Vestnik Evropy () (Herald of Europe or Messenger of Europe) was the major liberal magazine of late-nineteenth-century Russia.  It was published from 1866 to 1918.

The magazine (named for an earlier publication edited by Nikolay Karamzin) was founded by Mikhail Matveevich Stasyulevich, a former professor of history, who remained the publisher-editor until 1909; its editorial office "was located in Stasyulevich's flat at 20 Galernaya Street and was one of the centres of St. Petersburg's cultural and political life (the journal's major contributors as well as their friends and associates used to get together on Wednesdays)." The first issue appeared in March 1866; for the first two years it was a historical quarterly, but from 1868 it covered history, politics, and literature and came out each month. "The journal always had a serious, objective, professorial character; even in the most heated polemics, for example, it shunned harsh invective and often even avoided naming its adversary." It consistently supported the zemstvos, judicial reforms, and other reforms of the 1860s, publishing frequent articles on foreign countries and on Russian history that served to promote its own views on contemporary society and politics.
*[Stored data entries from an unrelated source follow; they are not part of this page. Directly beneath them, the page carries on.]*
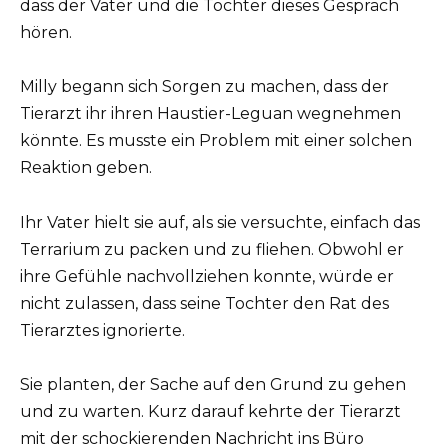
dass der Vater und die Tochter dieses Gespräch
hören.
Milly begann sich Sorgen zu machen, dass der
Tierarzt ihr ihren Haustier-Leguan wegnehmen
könnte. Es musste ein Problem mit einer solchen
Reaktion geben.
Ihr Vater hielt sie auf, als sie versuchte, einfach das
Terrarium zu packen und zu fliehen. Obwohl er
ihre Gefühle nachvollziehen konnte, würde er
nicht zulassen, dass seine Tochter den Rat des
Tierarztes ignorierte.
Sie planten, der Sache auf den Grund zu gehen
und zu warten. Kurz darauf kehrte der Tierarzt
mit der schockierenden Nachricht ins Büro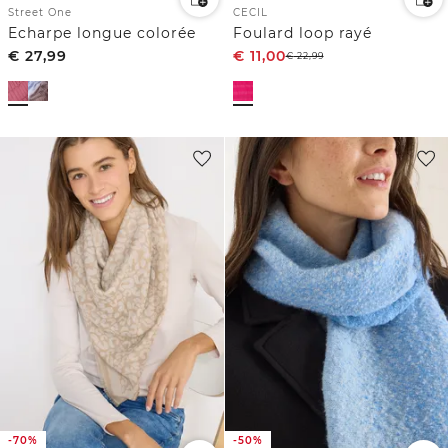
Street One
CECIL
Echarpe longue colorée
Foulard loop rayé
€
27,99
€
11,00
€
22,99
-70%
-50%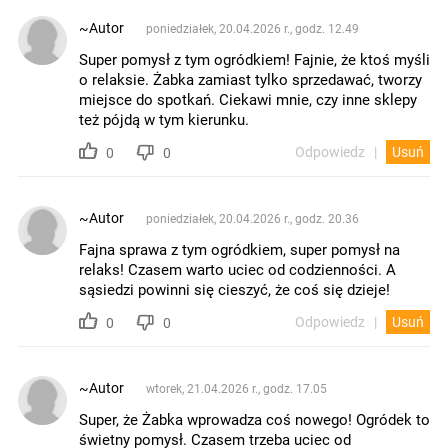
~Autor
poniedziałek, 20.04.2026 r., godz. 12.49
Super pomysł z tym ogródkiem! Fajnie, że ktoś myśli
o relaksie. Żabka zamiast tylko sprzedawać, tworzy
miejsce do spotkań. Ciekawi mnie, czy inne sklepy
też pójdą w tym kierunku.
Odpowiedz
Usuń
0
0
~Autor
poniedziałek, 20.04.2026 r., godz. 20.36
Fajna sprawa z tym ogródkiem, super pomysł na
relaks! Czasem warto uciec od codzienności. A
sąsiedzi powinni się cieszyć, że coś się dzieje!
Odpowiedz
Usuń
0
0
~Autor
wtorek, 21.04.2026 r., godz. 17.05
Super, że Żabka wprowadza coś nowego! Ogródek to
świetny pomysł. Czasem trzeba uciec od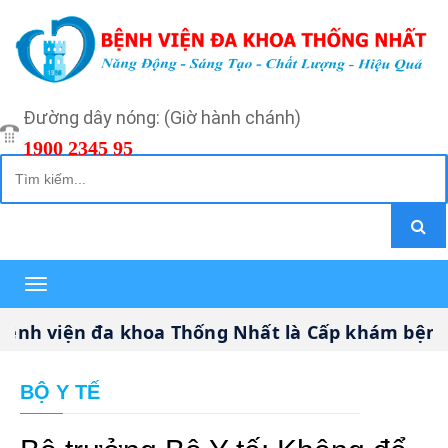
Đường dây nóng: (Giờ hành chánh)
1900 2345 95
Toggle
navigation
iện đa khoa Thống Nhất là Cấp khám bệnh, chữ
BỘ Y TẾ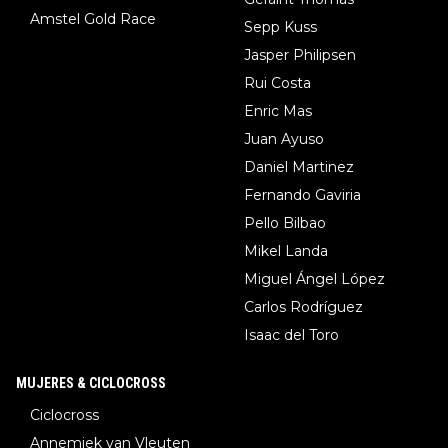
Amstel Gold Race
Sepp Kuss
Jasper Philipsen
Rui Costa
Enric Mas
Juan Ayuso
Daniel Martinez
Fernando Gaviria
Pello Bilbao
Mikel Landa
Miguel Ángel López
Carlos Rodríguez
Isaac del Toro
MUJERES & CICLOCROSS
Ciclocross
Annemiek van Vleuten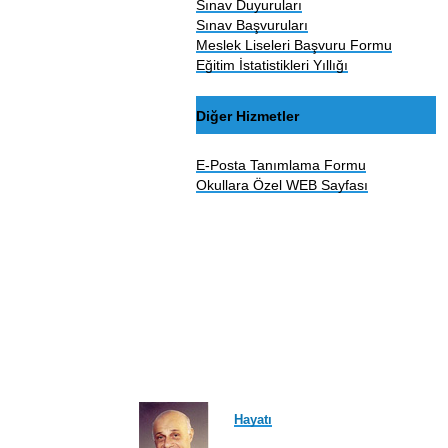
Sınav Duyuruları
Sınav Başvuruları
Meslek Liseleri Başvuru Formu
Eğitim İstatistikleri Yıllığı
Diğer Hizmetler
E-Posta Tanımlama Formu
Okullara Özel WEB Sayfası
Hayatı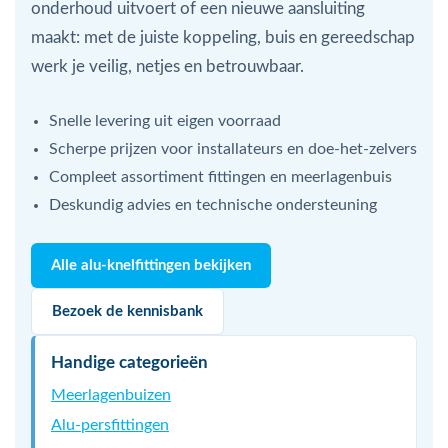
onderhoud uitvoert of een nieuwe aansluiting
maakt: met de juiste koppeling, buis en gereedschap
werk je veilig, netjes en betrouwbaar.
Snelle levering uit eigen voorraad
Scherpe prijzen voor installateurs en doe-het-zelvers
Compleet assortiment fittingen en meerlagenbuis
Deskundig advies en technische ondersteuning
Alle alu-knelfittingen bekijken
Bezoek de kennisbank
Handige categorieën
Meerlagenbuizen
Alu-persfittingen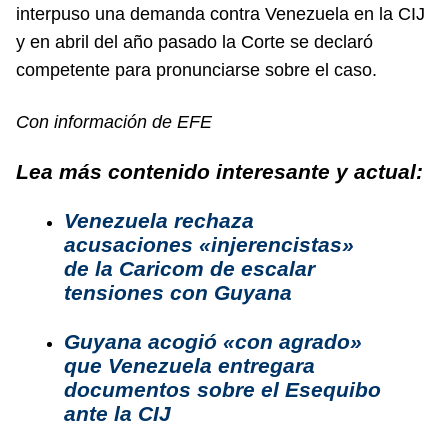
interpuso una demanda contra Venezuela en la CIJ
y en abril del año pasado la Corte se declaró
competente para pronunciarse sobre el caso.
Con información de EFE
Lea más contenido interesante y actual:
Venezuela rechaza
acusaciones «injerencistas»
de la Caricom de escalar
tensiones con Guyana
Guyana acogió «con agrado»
que Venezuela entregara
documentos sobre el Esequibo
ante la CIJ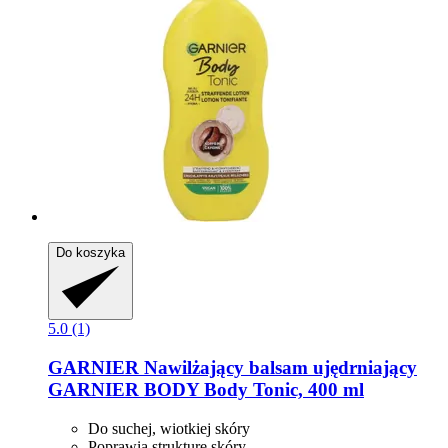
Do koszyka
5.0 (1)
GARNIER
Nawilżający balsam ujędrniający
GARNIER BODY Body Tonic, 400 ml
Do suchej, wiotkiej skóry
Poprawia strukturę skóry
It "placed its dark red monthly booklet, 'like a little brick, on the slowly and arduously erected structure of social rights and consciousness.'"

During the heated ideological struggles of the 1870s and 1880s, the magazine tried to steer a course between moderate reformism and the kind of revolutionary socialism it consistently opposed;  Leonid-Lyudvig Slonimsky, a frequent contributor on economic and political topics, wrote a regular "Foreign Survey" which he used "to sketch the outlines of an ideal relationship between liberals and socialists in Russia’s not-too-distant parliamentary future, which involved one group supplementing its program with demands for social reforms and the other abandoning its calls for revolution." In the 1880s, it repudiated state socialism "as a matter of principle, while continuing to build on the arguments in favor of state interference, which it saw
as guaranteeing the people’s welfare"; it also "rejected both the absolutization of the right to private ownership of land and the idea that the land should be nationalized."

Following the 1905 Russian Revolution, many of its members joined the Constitutional Democratic Party, which separated the journal more and more from the radical movement, and in the spring of 1918 its publication was suppressed by the Soviet authorities (the last issue was March 1918).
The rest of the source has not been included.